Well, I’m happy to say that Seattle’s most consistently entertaining and hilariously inappropriate holiday comedy show is back again. Lisa Koch and Peggy Platt have been doing a new version of “Ham for the Holidays” annually for eleven years now and their newest production (somewhat) titled “A Lard Day’s Night” is so fresh and bright spirited that it feels like the whole idea came up just yesterday. Or possibly very late last night.
Peggy Platt has a fine reputation on the professional comedy circuit (if nowhere else) and has worked major comedy clubs around the country for over thirty years. She’s opened for headliners like Jerry Seinfeld, Jay Leno, Kathy Griffin and Puppetry of the Penis. That last credit is a good indication of her very loose boundaries of social propriety, a gleeful embrace of white trash, low-class ambitions and the utter irrelevance of any sort of aesthetic standards of excellence.
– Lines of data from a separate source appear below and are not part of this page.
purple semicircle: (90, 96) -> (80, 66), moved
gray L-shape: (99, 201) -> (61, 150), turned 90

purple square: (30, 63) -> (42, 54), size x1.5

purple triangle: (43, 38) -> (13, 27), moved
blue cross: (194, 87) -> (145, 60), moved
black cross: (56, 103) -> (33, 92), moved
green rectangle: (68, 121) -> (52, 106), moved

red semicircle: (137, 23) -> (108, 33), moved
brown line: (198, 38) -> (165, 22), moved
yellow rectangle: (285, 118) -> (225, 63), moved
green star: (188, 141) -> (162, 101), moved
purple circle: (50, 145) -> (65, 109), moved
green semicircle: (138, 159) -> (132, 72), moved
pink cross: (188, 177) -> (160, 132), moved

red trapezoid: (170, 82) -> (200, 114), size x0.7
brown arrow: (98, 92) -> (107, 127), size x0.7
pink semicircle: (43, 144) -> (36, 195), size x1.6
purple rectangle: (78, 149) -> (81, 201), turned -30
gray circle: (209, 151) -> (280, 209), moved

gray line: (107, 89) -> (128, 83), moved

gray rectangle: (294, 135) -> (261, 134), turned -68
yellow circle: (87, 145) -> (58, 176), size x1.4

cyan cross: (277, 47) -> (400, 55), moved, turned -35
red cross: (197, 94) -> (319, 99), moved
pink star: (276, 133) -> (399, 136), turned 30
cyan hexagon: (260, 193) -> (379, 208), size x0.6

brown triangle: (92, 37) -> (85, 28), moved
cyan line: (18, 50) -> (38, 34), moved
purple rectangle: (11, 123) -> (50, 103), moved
Not to be fooled, though, because this talented comic actress is thoroughly professional and much more skillful than any of her characters would have you believe.
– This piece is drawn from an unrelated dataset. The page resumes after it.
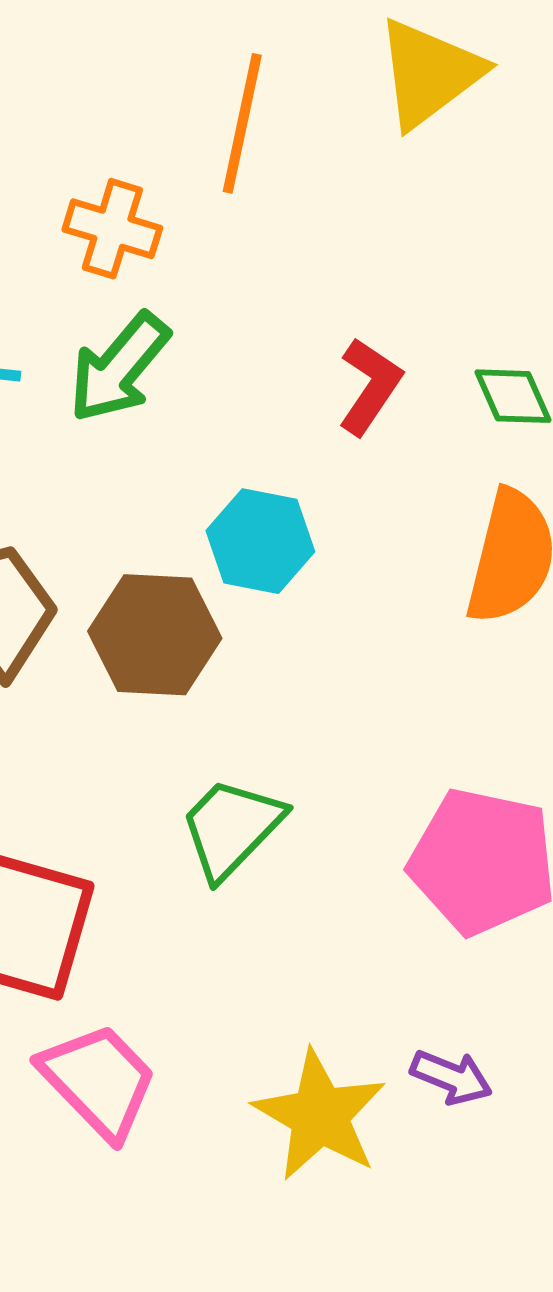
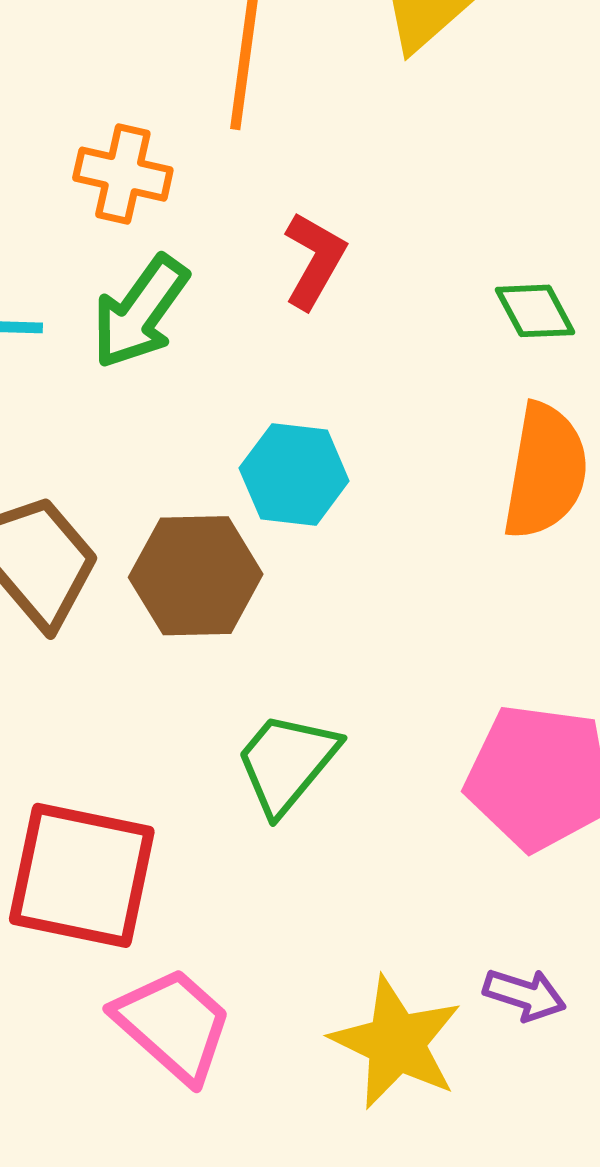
red L-shape: (370, 386) -> (314, 260), moved

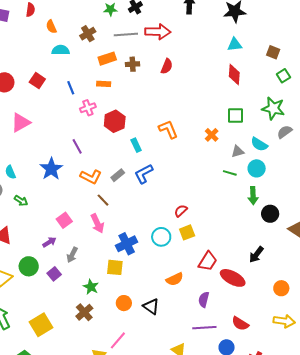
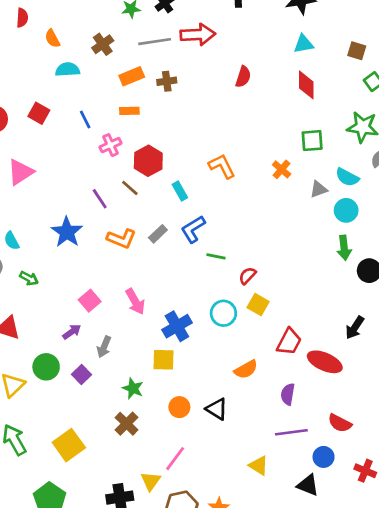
red semicircle: (167, 66) -> (243, 77), moved
green line: (230, 173) -> (216, 256), moved
brown line: (103, 200) -> (130, 188), moved
yellow square: (187, 232) -> (258, 305), turned -35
Her partner in crime is equally accomplished, adding to her hilarious performance vitality with a platter-full of clever, irreverent and neatly-crafted new lyrics to familiar songs. Her writing makes it clear that this show is built on new comments on the familiar, taking popular culture and making it local, and clearly creating within a fixed income that can only afford laughs that are easy and untaxed. Whether playing the MC nun on the game show “Who’s Your Diety?” or as the cowgirl co-star of The Polka Dots (A Ballard Norwegian accordion and vocal group) or even playing a certain too-familiar Michelle in the political talk-show “Bachmann Xmas Overdrive” Koch makes it all feel casual. Of course, comedy only seems easy when the comic is really, really good.
These two women also have the support of two talented men who make the ensemble feel much larger than it is. Music Director/Pianist/Actor D.J. Gommels and Actor Michael Oaks create a zoo of exotic supporting creatures. With all of the performers playing characters of both genders, famous to utterly unknown, superstars to trailer court indigents, there is a constant sense that there wouldn’t be room on the stage for anyone else.
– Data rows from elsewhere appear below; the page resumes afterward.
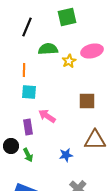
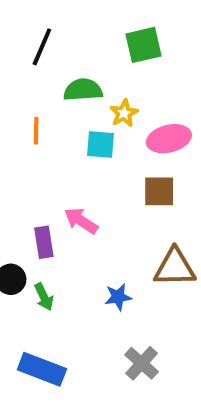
green square: (67, 17) -> (143, 45), moved
pink ellipse: (92, 51) -> (169, 139), moved
cyan square: (29, 92) -> (101, 145), moved

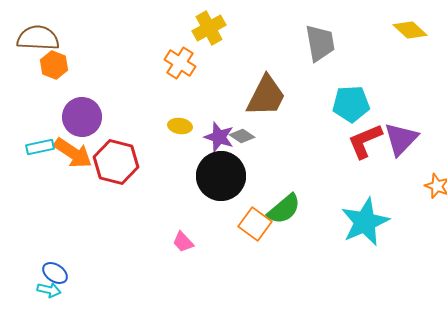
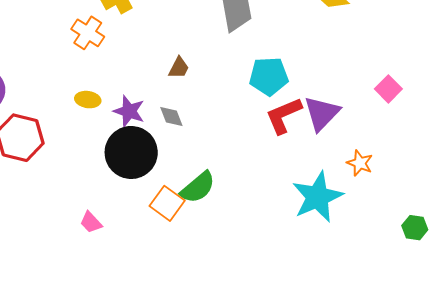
brown trapezoid: (266, 96) -> (179, 68), size x0.5
gray diamond: (242, 136) -> (171, 116), moved, turned 35
cyan star: (365, 222) -> (317, 197), moved

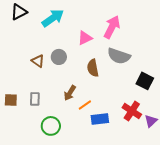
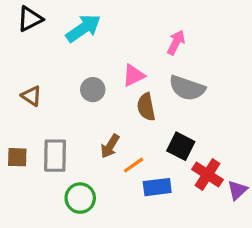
pink arrow: (112, 27) -> (176, 42), size x0.7
pink triangle: (85, 38) -> (134, 75), moved
brown triangle: (38, 61) -> (31, 96), moved
black square: (145, 81) -> (181, 146), moved
gray rectangle: (35, 99) -> (55, 156), size x1.5

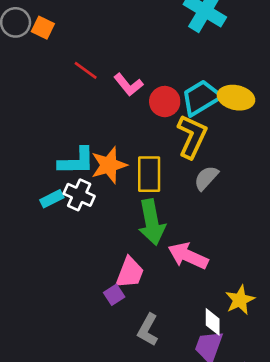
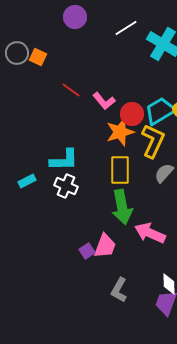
orange star: (109, 165) -> (120, 132), moved
cyan rectangle: (52, 199) -> (27, 181), moved
purple square: (114, 295) -> (87, 251), moved

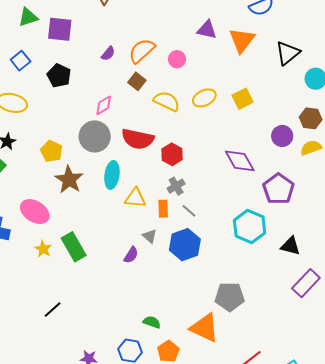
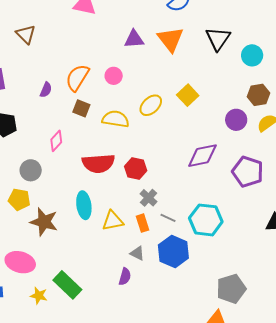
gray circle: (95, 136) -> (31, 170), moved, size x0.7
purple diamond: (240, 161) -> (202, 156), turned -56
cyan hexagon: (250, 227) -> (206, 220), moved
In addition to The Polka Dots and “Who’s Your Diety” (featuring guests Harvey Fierstein, Kirstie Alley and Professor Albus Dumbledore) the ensemble finished off the first act with a return of the famous Sequim Gay Men’s Chorus (now known by the acronym S.Q.U.E.E.L – don’t ask). That is probably the most successful sketch for localizing the omni-sexual humor that runs throughout the show.
In the second act, after the Michelle Bachmann sketch that adds a little political edge to the season, the Spudds (Platt & Koch) return for a brilliant send-up of “film manure” called “Double-Wide Indemnity”. Frankly, their grasp of the style, intrigue, clandestine pleasure and essential irrelevance of that old film was more successful than ACT’s recent full-scale, big budget staging. Director David Hunter Koch knows exactly how to handle these very funny people, and how to keep everything smart, unpretentious and constantly entertaining. Go see this ridiculous and irreverent show. It’s one of the brightest ornaments on Seattle’s Christmas tree, and will leave you grinning from ear to ear, draped in tinsel and humming songs you’re glad you can’t quite remember.